For the past several weeks Marc has been out and about with the young men of Bois-de-Bas and the other frontier villages, hunting the Provençese and harrying their troops.
"Harrying their encampments, mostly," Marc told me.
They've worked out a scheme for this. They send out scouts on sky-sleds under cover of darkness. A sky-sled can travel quite far on a clear night, flying well above the trees and navigating by the stars, and searching out enemy encampments by the light of their fires. When a scout finds a body of troops, he returns to our camp, where a troop of men are waiting. Riding in sky-chairs and a sky-wagon or two, they travel silently to where the enemy sleeps. Perhaps half of the troop dismount, and attack the encampment from one direction—but this is a feint, and is meant only to concentrate the enemy's attention. Meanwhile, the sky-chairs ascend into the skies in the other direction, and prepare to snipe at individual soldiers from above. They hide near tall trees, where they are not silhouetted against the sky, and wreck havoc.
How the raid goes after that varies. If the cochons can be drawn all of the way out of their camp then two or three of the sky-chairs will descend to steal goods and set fire to the encampment. And then our forces are away, skimming silently over the tree tops, leaving no trace of their passage.
On other occasions we will prepare traps and ambushes. A small force will lead a larger Provençese forces into the trap; and again, hey presto, our men will be away silently.

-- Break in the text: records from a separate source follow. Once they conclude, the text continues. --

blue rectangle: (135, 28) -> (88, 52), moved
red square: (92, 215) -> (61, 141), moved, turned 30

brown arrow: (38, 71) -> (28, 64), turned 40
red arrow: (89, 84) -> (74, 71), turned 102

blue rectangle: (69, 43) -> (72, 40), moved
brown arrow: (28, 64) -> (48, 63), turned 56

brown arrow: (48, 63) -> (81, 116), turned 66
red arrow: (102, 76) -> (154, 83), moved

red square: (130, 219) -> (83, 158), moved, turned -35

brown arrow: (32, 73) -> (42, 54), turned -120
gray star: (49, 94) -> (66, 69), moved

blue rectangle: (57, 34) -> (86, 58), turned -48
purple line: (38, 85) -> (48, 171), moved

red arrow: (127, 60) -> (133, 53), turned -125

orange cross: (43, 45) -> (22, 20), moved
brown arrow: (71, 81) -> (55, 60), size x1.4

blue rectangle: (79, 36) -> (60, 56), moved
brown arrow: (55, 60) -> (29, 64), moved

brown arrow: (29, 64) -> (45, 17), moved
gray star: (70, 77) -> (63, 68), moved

But Marc tells me that they haven't seen any Provençese troops in the last three days. There seem to be none on the frontier, nor any between here and Honfleur, which is within a two day's walk of Mont-Havre.

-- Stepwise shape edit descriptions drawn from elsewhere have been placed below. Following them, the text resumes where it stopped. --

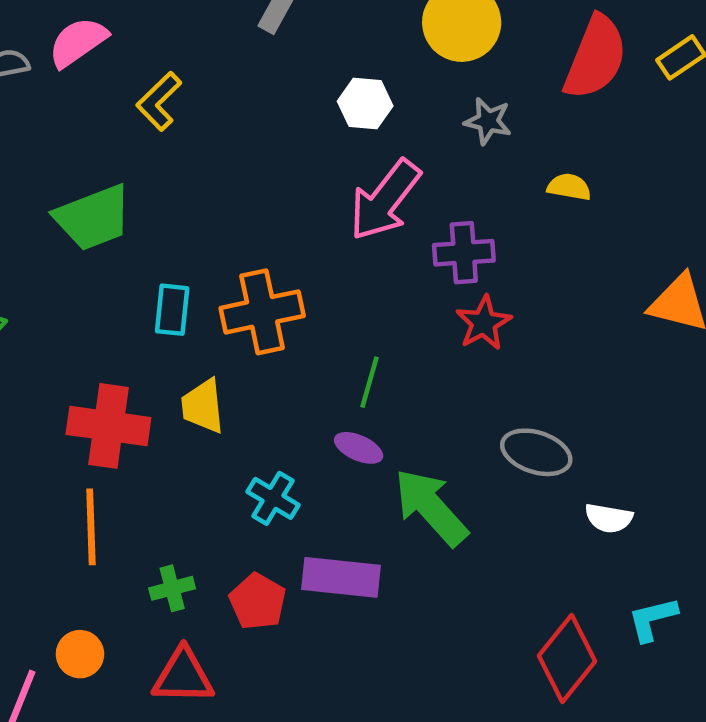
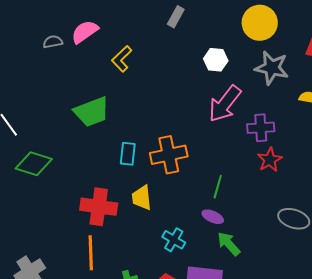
gray star: (488, 121) -> (272, 68), size x1.6
green arrow: (431, 507) -> (229, 244), moved, size x0.7

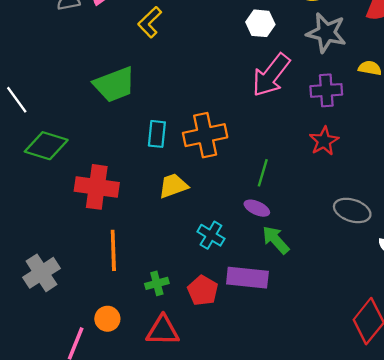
purple cross: (261, 128) -> (326, 90), moved
yellow trapezoid: (142, 198) -> (173, 186), turned 76
red cross: (99, 207) -> (97, 187), moved

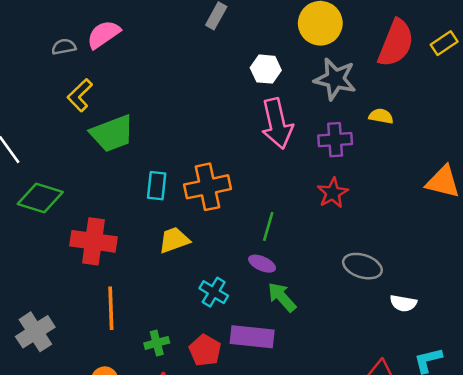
yellow L-shape: (150, 22) -> (80, 95), moved
pink arrow: (271, 75) -> (277, 124), turned -51

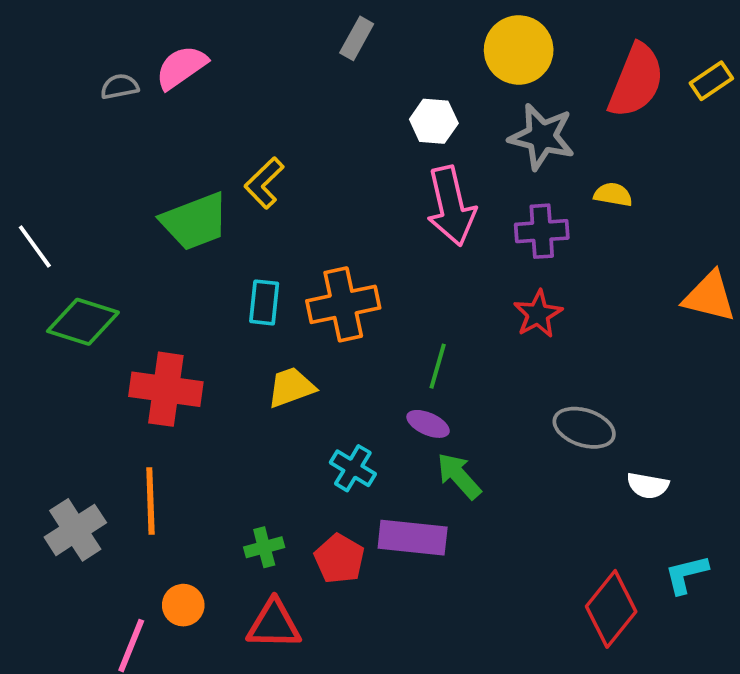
yellow L-shape: (80, 95) -> (264, 183), moved
orange line: (111, 308) -> (150, 501), moved

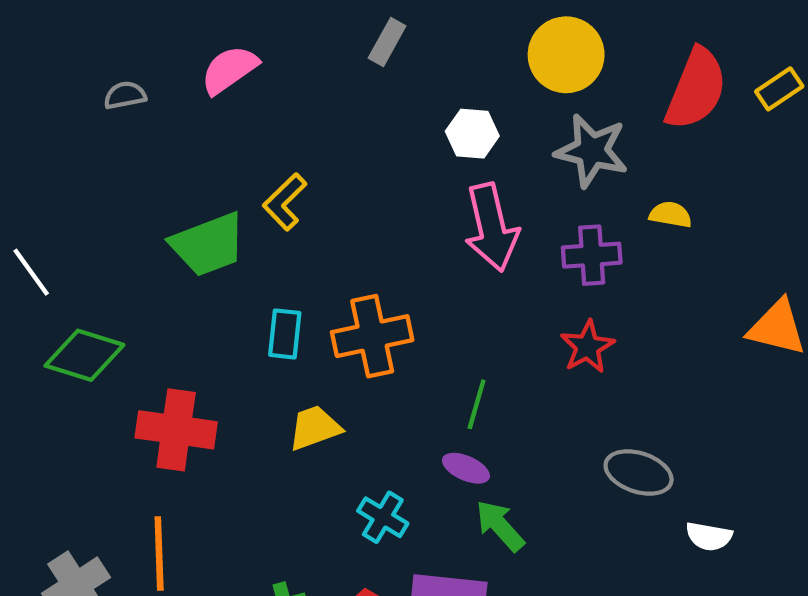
pink semicircle: (181, 67) -> (229, 70), moved

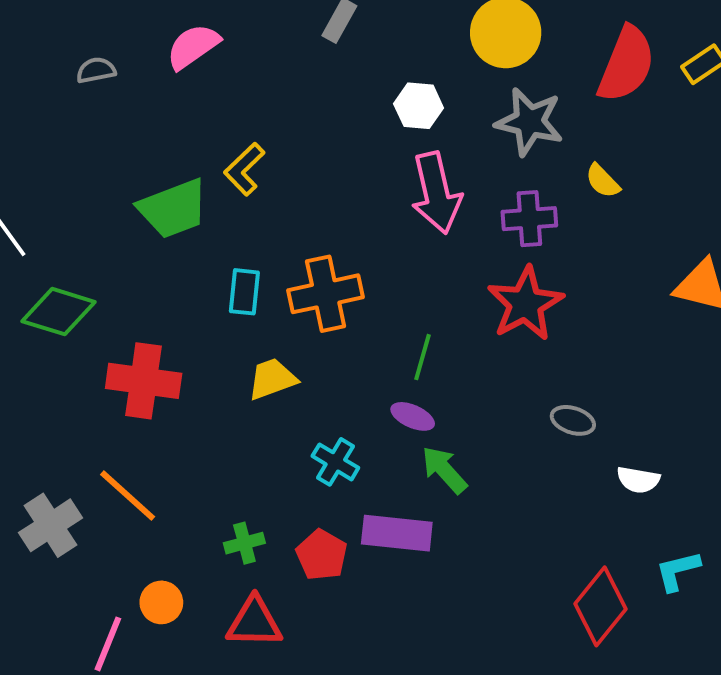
yellow semicircle: (671, 215) -> (603, 181), turned -144
red star: (587, 347) -> (525, 304), size x1.5
gray ellipse: (639, 472) -> (573, 420), size x0.7
orange line: (159, 553) -> (128, 496), turned -46

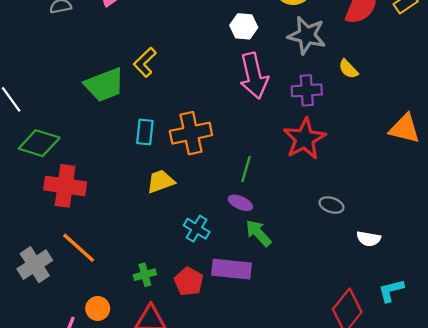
red cross: (144, 381) -> (65, 186), moved

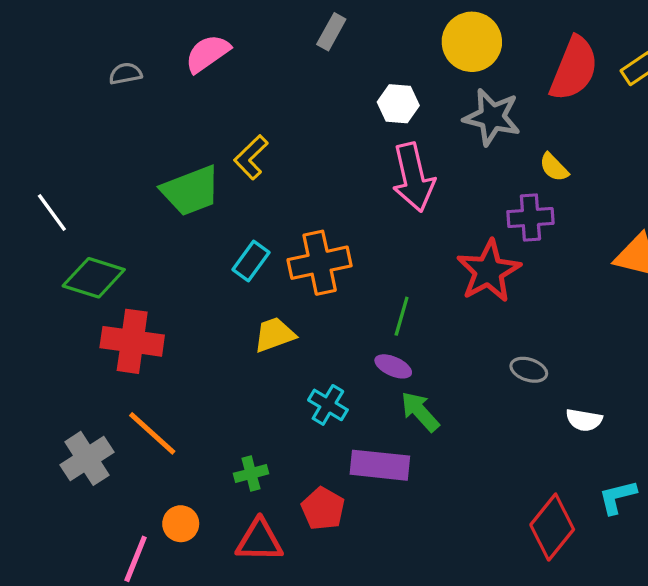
purple cross: (307, 90) -> (530, 218), moved
cyan rectangle: (145, 132) -> (251, 261), turned 30
red pentagon: (189, 281) -> (323, 509), moved

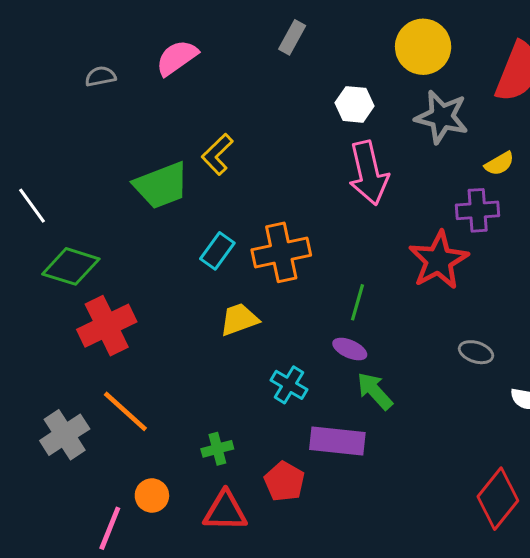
yellow semicircle: (554, 167) -> (499, 164), turned -76
red cross: (132, 341) -> (107, 326), turned -34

Marc is worried. "They may be planning a new offensive, and have withdrawn to prepare."
"Maybe," I said. "Or maybe the war is going poorly for them elsewhere, and so the troops have been withdrawn from Armorica"
"I would like to think so," he said. "Some of the men believe so, and are ready to return to their homes."

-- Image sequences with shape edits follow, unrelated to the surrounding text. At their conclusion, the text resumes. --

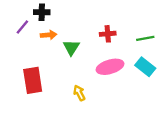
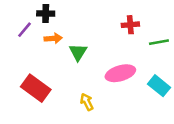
red cross: (108, 34) -> (130, 25), moved
cyan rectangle: (145, 67) -> (159, 86), moved
red rectangle: (33, 80) -> (36, 88), turned -45

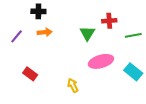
purple line: (25, 30) -> (17, 36), moved
green triangle: (78, 52) -> (87, 33), moved
red rectangle: (36, 88) -> (30, 74), size x0.6

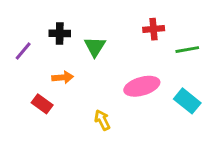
black cross: (38, 11) -> (60, 33), moved
orange arrow: (45, 32) -> (63, 77), moved
green triangle: (87, 33) -> (95, 47), moved

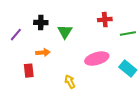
red rectangle: (42, 104) -> (29, 71), turned 48

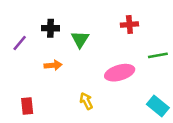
green line: (128, 34) -> (158, 55), moved
cyan rectangle: (128, 69) -> (158, 106), moved
red rectangle: (29, 71) -> (27, 106), moved

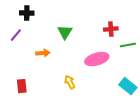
red cross: (129, 25) -> (111, 29), moved
black cross: (50, 28) -> (27, 13), moved

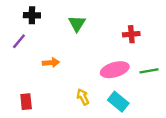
green triangle: (65, 32) -> (77, 24), moved
green line: (128, 45) -> (149, 71), moved
cyan rectangle: (128, 86) -> (118, 102), moved

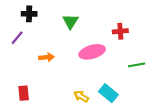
pink ellipse: (115, 70) -> (92, 52), moved
yellow arrow: (83, 97) -> (81, 96), moved, turned -32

"Let them," I said. "Keep a group of scouts; and send a homing board with each village's contingent. We can call them back quickly enough if the Provençese should return."
"Perhaps you are right," he said. "I plan to send men to Mont-Havre—on foot, you understand—to see what is going on there."
"I expect you will find that the cochons have left only a token force. I have reason to believe that the war is going well for Cumbria." Then I told Marc about Mr. Trout, my visitor from the Cumbrian Former's Guild—or, more likely, from the Cumbrian crown, for I am sure he is ultimately in the employ of His Majesty. He shares my misgivings, but agreed that there was nothing else I could have done.
"I would have told you before," I said, "But I did not want to put any of this down on paper."
"Vraiment," he said. "You were wise to wait. And I would not be too worried. You belong to us, now. We will stand by you. And then, suppose the Cumbrians do win? My father always said that Cumbrians are most pragmatic in the way of trade. And when peace comes, your sky-wagons are going to make trade easier than ever before. Until now Mont-Havre has always been the major city, because it has the only port for the big sky-ships, and it has been too hard to ship goods in quantity to and from other parts of Armorica. But with your sky-wagons, zut alors! It will not be long before we are exporting sky-wagons to Cumbria, and Bois-de-Bas is the second city of Armorica."
Bold words, intended, to buck me up, which they have. I pray that they may prove true.